-------- Supplied data --------

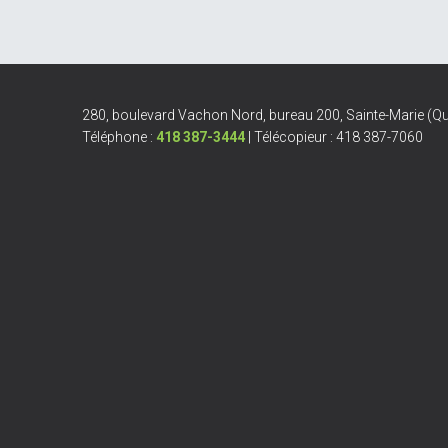
280, boulevard Vachon Nord, bureau 200, Sainte-Marie (
Téléphone :
418 387-3444
| Télécopieur : 418 387-7060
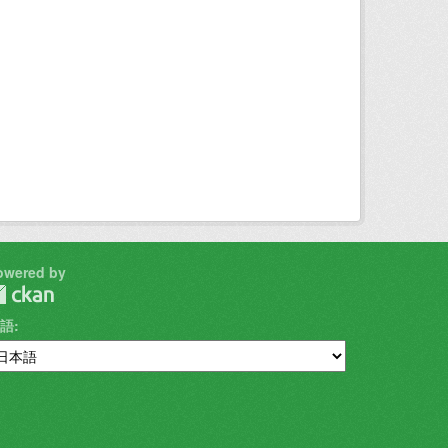
owered by
語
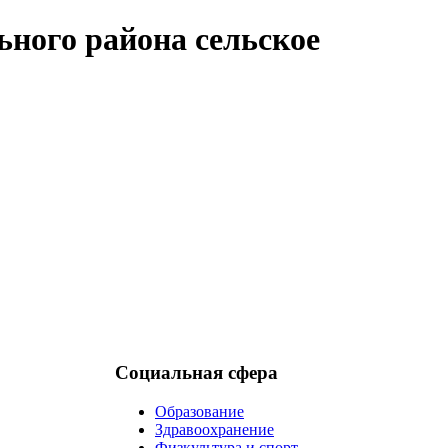
ного района сельское
Социальная сфера
Образование
Здравоохранение
Физкультура и спорт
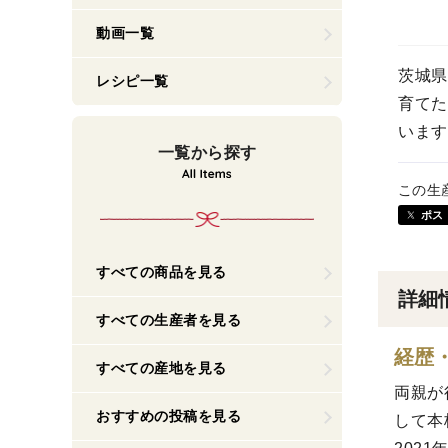
動画一覧
茨城県
レシピ一覧
育てた
います
一覧から探す
この生
ポス
すべての商品を見る
詳細
すべての生産者を見る
経歴
すべての産地を見る
両親が
おすすめの投稿を見る
して本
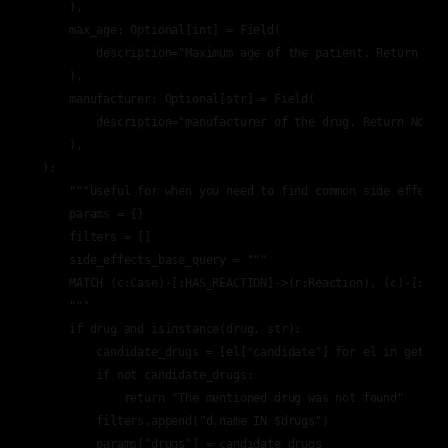
    ),

    max_age: Optional[int] = Field(

        description="Maximum age of the patient. Return None
    ),

    manufacturer: Optional[str] = Field(

        description="manufacturer of the drug. Return None i
    ),

):

    """Useful for when you need to find common side effects.
    params = {}

    filters = []

    side_effects_base_query = """

    MATCH (c:Case)-[:HAS_REACTION]->(r:Reaction), (c)-[:IS_P
    """

    if drug and isinstance(drug, str):

        candidate_drugs = [el["candidate"] for el in get_can
        if not candidate_drugs:

            return "The mentioned drug was not found"

        filters.append("d.name IN $drugs")

        params["drugs"] = candidate_drugs
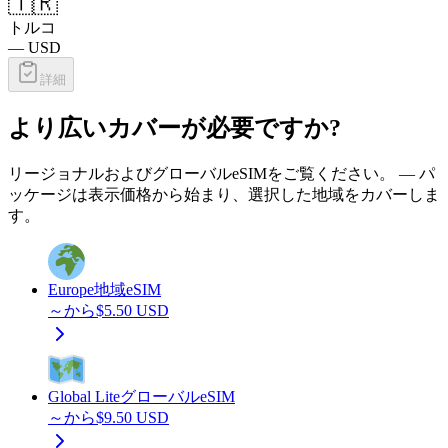
🇹🇷
トルコ
—
USD
詳細
より広いカバーが必要ですか?
リージョナルおよびグローバルeSIMをご覧ください。 — パ
ッケージは表示価格から始まり、選択した地域をカバーしま
す。
Europe
地域eSIM
～から
$
5.50
USD
Global Lite
グローバルeSIM
～から
$
9.50
USD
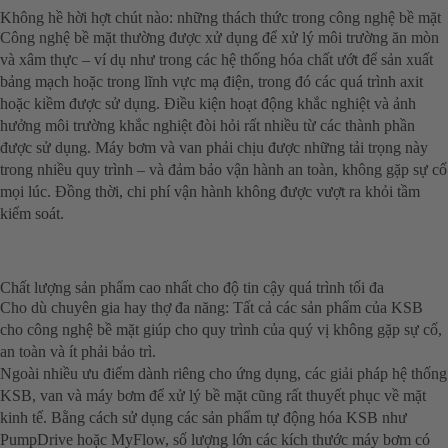
Không hề hời hợt chút nào: những thách thức trong công nghệ bề mặt
Công nghệ bề mặt thường được xử dụng để xử lý môi trường ăn mòn
và xâm thực – ví dụ như trong các hệ thống hóa chất ướt để sản xuất
bảng mạch hoặc trong lĩnh vực mạ điện, trong đó các quá trình axit
hoặc kiềm được sử dụng. Điều kiện hoạt động khắc nghiệt và ảnh
hưởng môi trường khắc nghiệt đòi hỏi rất nhiều từ các thành phần
được sử dụng. Máy bơm và van phải chịu được những tải trọng này
trong nhiều quy trình – và đảm bảo vận hành an toàn, không gặp sự cố
mọi lúc. Đồng thời, chi phí vận hành không được vượt ra khỏi tầm
kiểm soát.
Chất lượng sản phẩm cao nhất cho độ tin cậy quá trình tối đa
Cho dù chuyên gia hay thợ đa năng: Tất cả các sản phẩm của KSB
cho công nghệ bề mặt giúp cho quy trình của quý vị không gặp sự cố,
an toàn và ít phải bảo trì.
Ngoài nhiều ưu điểm dành riêng cho ứng dụng, các giải pháp hệ thống
KSB, van và máy bơm để xử lý bề mặt cũng rất thuyết phục về mặt
kinh tế. Bằng cách sử dụng các sản phẩm tự động hóa KSB như
PumpDrive hoặc MyFlow, số lượng lớn các kích thước máy bơm có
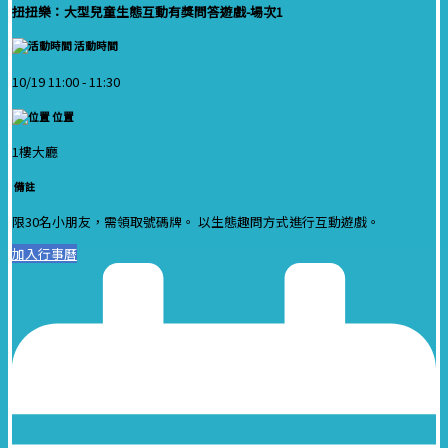
扭扭樂：大型兒童生態互動有獎問答遊戲-場次1
活動時間
10/19 11:00 -
11:30
位置
1樓大廳
備註
限30名小朋友，需領取號碼牌。 以生態趣問方式進行互動遊戲。
加入行事曆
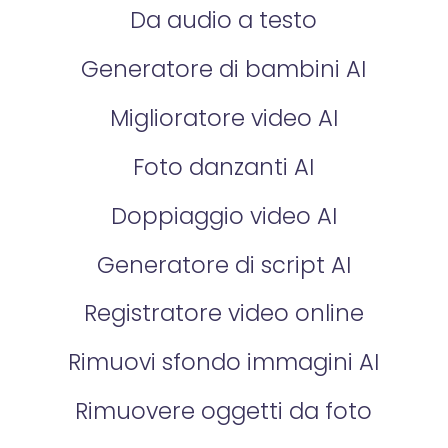
Da audio a testo
Generatore di bambini AI
Miglioratore video AI
Foto danzanti AI
Doppiaggio video AI
Generatore di script AI
Registratore video online
Rimuovi sfondo immagini AI
Rimuovere oggetti da foto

--------

• _Work order_
Leave out the pictures and give the rest of the records again exactly.

• _Output for this exercise_
280, boulevard Vachon Nord, bureau 200, Sainte-Marie (
Téléphone :
418 387-3444
| Télécopieur : 418 387-7060
owered by
語
ного района сельское
Социальная сфера
Образование
Здравоохранение
Физкультура и спорт
動画一覧
茨城県
レシピ一覧
育てた
います
一覧から探す
この生
ポス
すべての商品を見る
詳細
すべての生産者を見る
経歴
すべての産地を見る
両親が
おすすめの投稿を見る
して本
    ),

    max_age: Optional[int] = Field(

        description="Maximum age of the patient. Return None
    ),

    manufacturer: Optional[str] = Field(

        description="manufacturer of the drug. Return None i
    ),

):

    """Useful for when you need to find common side effects.
    params = {}

    filters = []

    side_effects_base_query = """

    MATCH (c:Case)-[:HAS_REACTION]->(r:Reaction), (c)-[:IS_P
    """

    if drug and isinstance(drug, str):

        candidate_drugs = [el["candidate"] for el in get_can
        if not candidate_drugs:

            return "The mentioned drug was not found"

        filters.append("d.name IN $drugs")

        params["drugs"] = candidate_drugs
🇹🇷
トルコ
—
USD
詳細
より広いカバーが必要ですか?
リージョナルおよびグローバルeSIMをご覧ください。 — パ
ッケージは表示価格から始まり、選択した地域をカバーしま
す。
Europe
地域eSIM
～から
$
5.50
USD
Global Lite
グローバルeSIM
～から
$
9.50
USD
Không hề hời hợt chút nào: những thách thức trong công nghệ bề mặt
Công nghệ bề mặt thường được xử dụng để xử lý môi trường ăn mòn
và xâm thực – ví dụ như trong các hệ thống hóa chất ướt để sản xuất
bảng mạch hoặc trong lĩnh vực mạ điện, trong đó các quá trình axit
hoặc kiềm được sử dụng. Điều kiện hoạt động khắc nghiệt và ảnh
hưởng môi trường khắc nghiệt đòi hỏi rất nhiều từ các thành phần
được sử dụng. Máy bơm và van phải chịu được những tải trọng này
trong nhiều quy trình – và đảm bảo vận hành an toàn, không gặp sự cố
mọi lúc. Đồng thời, chi phí vận hành không được vượt ra khỏi tầm
kiểm soát.
Chất lượng sản phẩm cao nhất cho độ tin cậy quá trình tối đa
Cho dù chuyên gia hay thợ đa năng: Tất cả các sản phẩm của KSB
cho công nghệ bề mặt giúp cho quy trình của quý vị không gặp sự cố,
an toàn và ít phải bảo trì.
Ngoài nhiều ưu điểm dành riêng cho ứng dụng, các giải pháp hệ thống
KSB, van và máy bơm để xử lý bề mặt cũng rất thuyết phục về mặt
kinh tế. Bằng cách sử dụng các sản phẩm tự động hóa KSB như
PumpDrive hoặc MyFlow, số lượng lớn các kích thước máy bơm có
扭扭樂：大型兒童生態互動有獎問答遊戲-場次1
活動時間
10/19 11:00 -
11:30
位置
1樓大廳
備註
限30名小朋友，需領取號碼牌。 以生態趣問方式進行互動遊戲。
加入行事曆
Da audio a testo
Generatore di bambini AI
Miglioratore video AI
Foto danzanti AI
Doppiaggio video AI
Generatore di script AI
Registratore video online
Rimuovi sfondo immagini AI
Rimuovere oggetti da foto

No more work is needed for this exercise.